What about Solar Dimming?
Increased blocking of solar radiation has been referred to as solar dimming. During the 1970s, the effects of air pollution were severe enough to cause a small, temporary decline in the overall pattern of global warming. All indications are that global warming would have progressed even more rapidly without the effects of global dimming. The overall trend is toward warming despite the negative influence of increased cloudiness, reflective pollution, and occasional volcanoes.
ABSORPTION-WHERE DOES ALL THAT ENERGY GO?
Where the Earth Keeps Its Energy
Nearly 90 percent of the energy received from the sun goes into the oceans. It may seem odd that with all that heat, the temperature of the oceans has risen only 0.1°C over the past few decades. What happened to all that heat? It takes an enormous amount of heat to change ocean temperature. Not only is the volume of seawater so huge, but water also requires more heat that many other materials on the earth’s surface to result in a temperature change. Less than 3 percent of the incoming energy goes into melting ice in glaciers, Greenland and Antarctic ice caps, and Arctic sea ice.
Heat and Temperature
Heat and temperature are not the same. Heat is the amount of energy that is contained in a material. Temperature is a measure of how fast the molecules of that material are moving. For example, a cup of tea has a higher temperature but contains less heat than a swimming pool filled with cooler water. Heat energy is stored in matter by the motion of the molecules of the material. The faster the molecules move, the higher is the temperature of the material. The overall effect of all the molecules moving is the heat energy contained in the material.
Heat Capacity
More heat energy is needed to change the temperature of a given mass of water than to change the temperature of either rock or air. Light energy absorbed by water will change the temperature of that water by a smaller number of degrees than it will change the temperature of air. With close to 70 percent of the earth’s surface covered by oceans and lakes, water has a moderating influence on temperature. The specific heat of a material is the amount of heat (in joules) that it takes to raise 1 kilogram of that material by 1°C.
Air gets get hotter four times faster than water (both of the same mass and both exposed to the same amount of heat).
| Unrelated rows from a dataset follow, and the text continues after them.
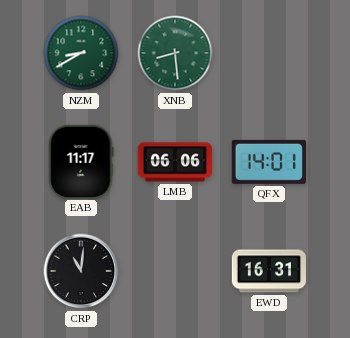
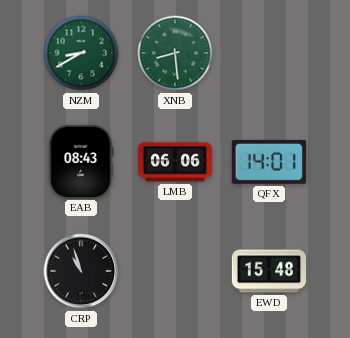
EAB: 11:17 -> 08:43
CRP: 11:01 -> 10:57
EWD: 16:31 -> 15:48
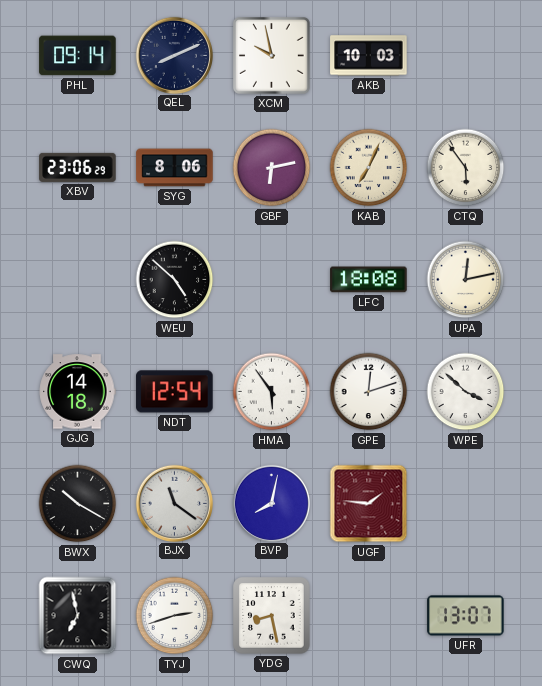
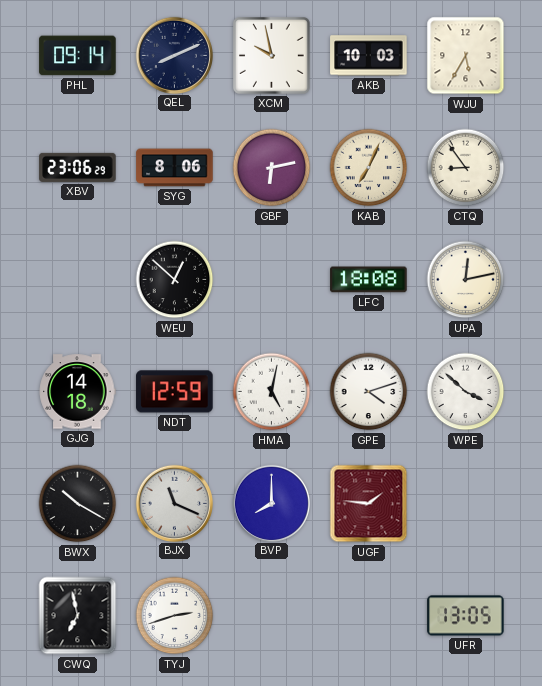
WJU: none -> 5:35
CTQ: 5:54 -> 8:54
WEU: 4:52 -> 12:52
NDT: 12:54 -> 12:59
HMA: 5:54 -> 5:02
GPE: 12:12 -> 4:12
BJX: 11:21 -> 11:19
BVP: 8:02 -> 8:00
YDG: 8:28 -> none
UFR: 13:07 -> 13:05
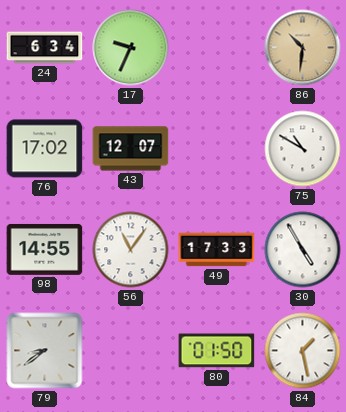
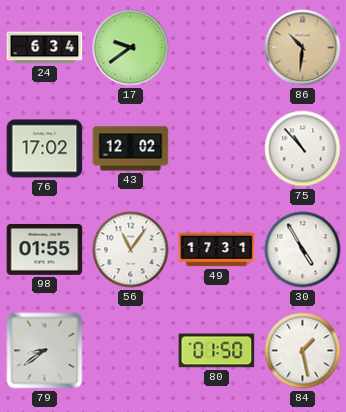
17: 9:34 -> 9:39
43: 12:07 -> 12:02
75: 10:50 -> 10:53
98: 14:55 -> 01:55
49: 17:33 -> 17:31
The temperature increase for rock when exposed to the same heat energy input is faster than that of either air or water. Without the vast stretches of oceans and lakes covering the earth’s surface, the temperature increase from the greenhouse effect would be much more severe.
Latent Heat
Heat energy also can be incorporated into matter in a way that does not change its temperature. This form of heat transfer is called latent heat. In the case of ice, it is the amount of heat needed to melt a given mass of material. When ice or any other material melts, it absorbs heat without changing temperature. This means that to the extent that ice is melting, there is no net increase in temperature even though the earth is absorbing more heat. Like water, ice caps and glaciers have a moderating effect on how fast the earth’s temperature increases.
The significance of this is as follows:
• If absorption of solar radiation by the earth results in melting ice, the full impact on the earth’s average global temperature will be delayed until the ice melts.
• As the ice melts, abrupt changes in local temperature and their associated impact on climate may occur. While an ice sheet is melting, the immediately surrounding ice, water, and air maintain an equilibrium that is close to the melting point of ice, which is 0°C (32°F). Once the ice melts, no more of the incoming heat energy is tied up in the latent heat of melting ice. At that point, any additional heat energy goes into heating the water and air.
Ultraviolet Absorption
Some light coming from the sun is invisible. Light coming into the atmosphere whose waves are spaced apart further than red light is called infrared light, which has a longer wavelength than red light. The earth also receives some ultraviolet light, which has an even shorter wavelength than blue light. Light whose waves are closer together than violet light are called ultraviolet light. Some, but not all, of this ultraviolet light is absorbed in the stratosphere by the ozone layer. This results in thermal absorption in the stratosphere which is readily reradiated back out to space. Absorption of light radiation in the stratosphere has an overall cooling effect on the surface of the earth since less energy penetrates to that level.